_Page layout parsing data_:
• • • •

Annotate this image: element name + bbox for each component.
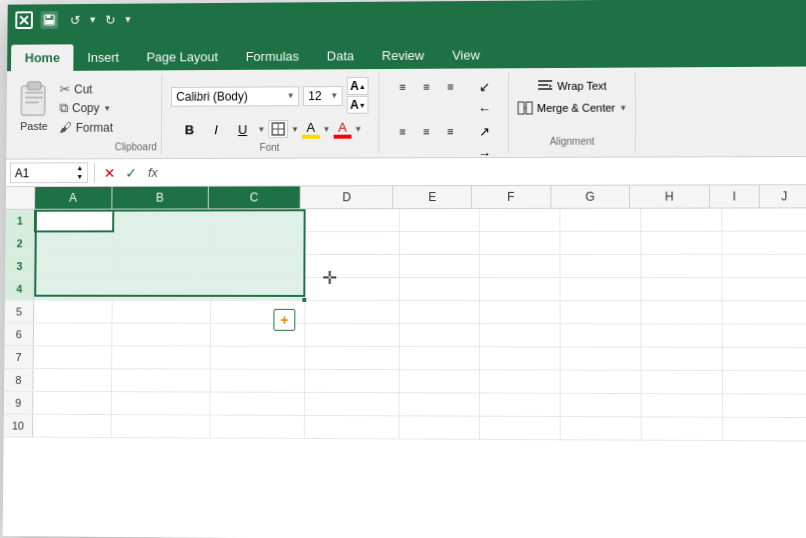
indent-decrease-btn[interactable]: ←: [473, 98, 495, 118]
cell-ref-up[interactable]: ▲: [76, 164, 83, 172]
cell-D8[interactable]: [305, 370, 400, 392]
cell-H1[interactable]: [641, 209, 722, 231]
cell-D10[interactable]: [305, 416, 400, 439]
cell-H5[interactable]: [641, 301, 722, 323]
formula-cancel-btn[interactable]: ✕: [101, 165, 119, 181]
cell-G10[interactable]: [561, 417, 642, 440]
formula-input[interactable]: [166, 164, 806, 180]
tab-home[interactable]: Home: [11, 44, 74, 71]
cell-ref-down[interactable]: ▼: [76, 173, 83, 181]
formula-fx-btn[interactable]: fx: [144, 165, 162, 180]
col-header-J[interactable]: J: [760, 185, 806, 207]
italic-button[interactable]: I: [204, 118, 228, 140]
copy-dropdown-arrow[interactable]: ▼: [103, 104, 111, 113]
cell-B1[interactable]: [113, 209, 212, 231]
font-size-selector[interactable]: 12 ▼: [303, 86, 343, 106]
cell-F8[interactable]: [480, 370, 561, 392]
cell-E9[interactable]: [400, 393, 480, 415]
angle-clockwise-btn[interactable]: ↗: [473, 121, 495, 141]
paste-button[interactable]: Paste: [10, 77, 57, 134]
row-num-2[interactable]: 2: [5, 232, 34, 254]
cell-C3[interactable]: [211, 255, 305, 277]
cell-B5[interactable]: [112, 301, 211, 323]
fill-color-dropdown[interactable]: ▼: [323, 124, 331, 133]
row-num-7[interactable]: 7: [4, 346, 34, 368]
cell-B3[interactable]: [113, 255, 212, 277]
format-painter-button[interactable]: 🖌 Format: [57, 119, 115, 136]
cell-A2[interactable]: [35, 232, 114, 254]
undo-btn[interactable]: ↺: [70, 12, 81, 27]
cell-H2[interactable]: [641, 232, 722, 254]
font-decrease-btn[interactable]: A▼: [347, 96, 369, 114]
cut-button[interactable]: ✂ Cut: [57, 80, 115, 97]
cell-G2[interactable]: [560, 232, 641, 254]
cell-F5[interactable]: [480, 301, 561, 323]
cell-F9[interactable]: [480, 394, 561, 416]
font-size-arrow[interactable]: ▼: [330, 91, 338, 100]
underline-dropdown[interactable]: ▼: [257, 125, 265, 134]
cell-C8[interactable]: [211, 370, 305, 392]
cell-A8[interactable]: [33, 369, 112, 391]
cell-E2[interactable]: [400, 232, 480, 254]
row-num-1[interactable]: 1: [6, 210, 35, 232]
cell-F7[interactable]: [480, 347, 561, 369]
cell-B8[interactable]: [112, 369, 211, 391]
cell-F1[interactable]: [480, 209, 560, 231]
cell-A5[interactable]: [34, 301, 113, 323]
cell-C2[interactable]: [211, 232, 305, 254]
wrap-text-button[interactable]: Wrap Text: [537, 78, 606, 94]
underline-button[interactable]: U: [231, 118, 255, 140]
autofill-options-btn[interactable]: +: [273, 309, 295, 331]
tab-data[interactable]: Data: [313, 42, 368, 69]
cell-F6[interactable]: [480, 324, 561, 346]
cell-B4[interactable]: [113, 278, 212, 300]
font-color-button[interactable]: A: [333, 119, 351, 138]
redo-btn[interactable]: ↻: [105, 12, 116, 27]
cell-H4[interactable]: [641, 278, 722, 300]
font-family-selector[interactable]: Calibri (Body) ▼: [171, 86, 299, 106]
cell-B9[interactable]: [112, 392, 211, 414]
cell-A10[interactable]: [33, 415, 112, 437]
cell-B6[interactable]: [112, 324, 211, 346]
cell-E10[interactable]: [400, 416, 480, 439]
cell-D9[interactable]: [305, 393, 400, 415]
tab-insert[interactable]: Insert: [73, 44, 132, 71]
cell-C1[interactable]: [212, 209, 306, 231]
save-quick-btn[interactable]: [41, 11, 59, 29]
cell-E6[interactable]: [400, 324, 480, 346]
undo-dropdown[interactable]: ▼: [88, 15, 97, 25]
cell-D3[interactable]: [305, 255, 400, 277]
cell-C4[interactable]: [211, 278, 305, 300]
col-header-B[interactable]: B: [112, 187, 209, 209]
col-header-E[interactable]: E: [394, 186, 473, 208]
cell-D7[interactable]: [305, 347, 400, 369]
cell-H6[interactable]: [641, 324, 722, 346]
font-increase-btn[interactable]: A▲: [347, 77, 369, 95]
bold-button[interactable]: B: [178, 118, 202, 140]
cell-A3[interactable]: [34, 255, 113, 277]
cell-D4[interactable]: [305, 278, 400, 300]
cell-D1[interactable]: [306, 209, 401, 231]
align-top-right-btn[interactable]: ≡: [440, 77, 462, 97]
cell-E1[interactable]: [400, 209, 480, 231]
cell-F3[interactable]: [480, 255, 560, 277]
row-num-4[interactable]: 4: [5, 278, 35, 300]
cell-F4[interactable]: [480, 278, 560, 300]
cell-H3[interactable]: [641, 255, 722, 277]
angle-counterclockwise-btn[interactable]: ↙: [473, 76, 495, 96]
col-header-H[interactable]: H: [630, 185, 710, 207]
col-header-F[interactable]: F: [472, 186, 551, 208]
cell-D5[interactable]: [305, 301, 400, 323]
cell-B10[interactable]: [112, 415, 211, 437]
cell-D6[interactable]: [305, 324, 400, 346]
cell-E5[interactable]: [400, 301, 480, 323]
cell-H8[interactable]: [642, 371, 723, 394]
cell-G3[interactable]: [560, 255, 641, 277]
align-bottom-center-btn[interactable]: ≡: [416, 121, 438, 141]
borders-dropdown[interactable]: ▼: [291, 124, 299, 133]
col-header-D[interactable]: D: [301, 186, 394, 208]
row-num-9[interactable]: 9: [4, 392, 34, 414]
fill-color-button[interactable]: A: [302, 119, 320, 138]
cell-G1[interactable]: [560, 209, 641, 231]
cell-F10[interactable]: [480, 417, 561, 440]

• • • •

_PROMPT_:
All entries need repeating exactly, but without the pictures.

_SOLUTION TO THIS PROBLEM_:
Annotate this image: element name + bbox for each component.
indent-decrease-btn[interactable]: ←: [473, 98, 495, 118]
cell-ref-up[interactable]: ▲: [76, 164, 83, 172]
cell-D8[interactable]: [305, 370, 400, 392]
cell-H1[interactable]: [641, 209, 722, 231]
cell-D10[interactable]: [305, 416, 400, 439]
cell-H5[interactable]: [641, 301, 722, 323]
formula-cancel-btn[interactable]: ✕: [101, 165, 119, 181]
cell-G10[interactable]: [561, 417, 642, 440]
formula-input[interactable]: [166, 164, 806, 180]
tab-home[interactable]: Home: [11, 44, 74, 71]
cell-ref-down[interactable]: ▼: [76, 173, 83, 181]
formula-fx-btn[interactable]: fx: [144, 165, 162, 180]
col-header-J[interactable]: J: [760, 185, 806, 207]
italic-button[interactable]: I: [204, 118, 228, 140]
copy-dropdown-arrow[interactable]: ▼: [103, 104, 111, 113]
cell-B1[interactable]: [113, 209, 212, 231]
font-size-selector[interactable]: 12 ▼: [303, 86, 343, 106]
cell-F8[interactable]: [480, 370, 561, 392]
cell-E9[interactable]: [400, 393, 480, 415]
angle-clockwise-btn[interactable]: ↗: [473, 121, 495, 141]
paste-button[interactable]: Paste: [10, 77, 57, 134]
row-num-2[interactable]: 2: [5, 232, 34, 254]
cell-C3[interactable]: [211, 255, 305, 277]
cell-B5[interactable]: [112, 301, 211, 323]
fill-color-dropdown[interactable]: ▼: [323, 124, 331, 133]
row-num-7[interactable]: 7: [4, 346, 34, 368]
cell-B3[interactable]: [113, 255, 212, 277]
format-painter-button[interactable]: 🖌 Format: [57, 119, 115, 136]
cell-A2[interactable]: [35, 232, 114, 254]
undo-btn[interactable]: ↺: [70, 12, 81, 27]
cell-H2[interactable]: [641, 232, 722, 254]
font-decrease-btn[interactable]: A▼: [347, 96, 369, 114]
cut-button[interactable]: ✂ Cut: [57, 80, 115, 97]
cell-G2[interactable]: [560, 232, 641, 254]
cell-F5[interactable]: [480, 301, 561, 323]
cell-F9[interactable]: [480, 394, 561, 416]
font-size-arrow[interactable]: ▼: [330, 91, 338, 100]
underline-dropdown[interactable]: ▼: [257, 125, 265, 134]
cell-C8[interactable]: [211, 370, 305, 392]
cell-A8[interactable]: [33, 369, 112, 391]
cell-E2[interactable]: [400, 232, 480, 254]
row-num-1[interactable]: 1: [6, 210, 35, 232]
cell-F7[interactable]: [480, 347, 561, 369]
cell-B8[interactable]: [112, 369, 211, 391]
cell-F1[interactable]: [480, 209, 560, 231]
cell-A5[interactable]: [34, 301, 113, 323]
cell-C2[interactable]: [211, 232, 305, 254]
wrap-text-button[interactable]: Wrap Text: [537, 78, 606, 94]
underline-button[interactable]: U: [231, 118, 255, 140]
autofill-options-btn[interactable]: +: [273, 309, 295, 331]
tab-data[interactable]: Data: [313, 42, 368, 69]
cell-F6[interactable]: [480, 324, 561, 346]
cell-B4[interactable]: [113, 278, 212, 300]
font-color-button[interactable]: A: [333, 119, 351, 138]
redo-btn[interactable]: ↻: [105, 12, 116, 27]
cell-H4[interactable]: [641, 278, 722, 300]
font-family-selector[interactable]: Calibri (Body) ▼: [171, 86, 299, 106]
cell-B9[interactable]: [112, 392, 211, 414]
cell-A10[interactable]: [33, 415, 112, 437]
cell-B6[interactable]: [112, 324, 211, 346]
cell-E10[interactable]: [400, 416, 480, 439]
cell-D9[interactable]: [305, 393, 400, 415]
tab-insert[interactable]: Insert: [73, 44, 132, 71]
cell-C1[interactable]: [212, 209, 306, 231]
save-quick-btn[interactable]: [41, 11, 59, 29]
cell-E6[interactable]: [400, 324, 480, 346]
undo-dropdown[interactable]: ▼: [88, 15, 97, 25]
cell-D3[interactable]: [305, 255, 400, 277]
cell-C4[interactable]: [211, 278, 305, 300]
col-header-B[interactable]: B: [112, 187, 209, 209]
col-header-E[interactable]: E: [394, 186, 473, 208]
cell-D7[interactable]: [305, 347, 400, 369]
cell-H6[interactable]: [641, 324, 722, 346]
font-increase-btn[interactable]: A▲: [347, 77, 369, 95]
bold-button[interactable]: B: [178, 118, 202, 140]
cell-A3[interactable]: [34, 255, 113, 277]
cell-D4[interactable]: [305, 278, 400, 300]
cell-D1[interactable]: [306, 209, 401, 231]
align-top-right-btn[interactable]: ≡: [440, 77, 462, 97]
cell-E1[interactable]: [400, 209, 480, 231]
cell-F3[interactable]: [480, 255, 560, 277]
row-num-4[interactable]: 4: [5, 278, 35, 300]
cell-F4[interactable]: [480, 278, 560, 300]
cell-H3[interactable]: [641, 255, 722, 277]
angle-counterclockwise-btn[interactable]: ↙: [473, 76, 495, 96]
col-header-H[interactable]: H: [630, 185, 710, 207]
col-header-F[interactable]: F: [472, 186, 551, 208]
cell-D5[interactable]: [305, 301, 400, 323]
cell-B10[interactable]: [112, 415, 211, 437]
cell-D6[interactable]: [305, 324, 400, 346]
cell-E5[interactable]: [400, 301, 480, 323]
cell-H8[interactable]: [642, 371, 723, 394]
cell-G3[interactable]: [560, 255, 641, 277]
align-bottom-center-btn[interactable]: ≡: [416, 121, 438, 141]
borders-dropdown[interactable]: ▼: [291, 124, 299, 133]
col-header-D[interactable]: D: [301, 186, 394, 208]
row-num-9[interactable]: 9: [4, 392, 34, 414]
fill-color-button[interactable]: A: [302, 119, 320, 138]
cell-G1[interactable]: [560, 209, 641, 231]
cell-F10[interactable]: [480, 417, 561, 440]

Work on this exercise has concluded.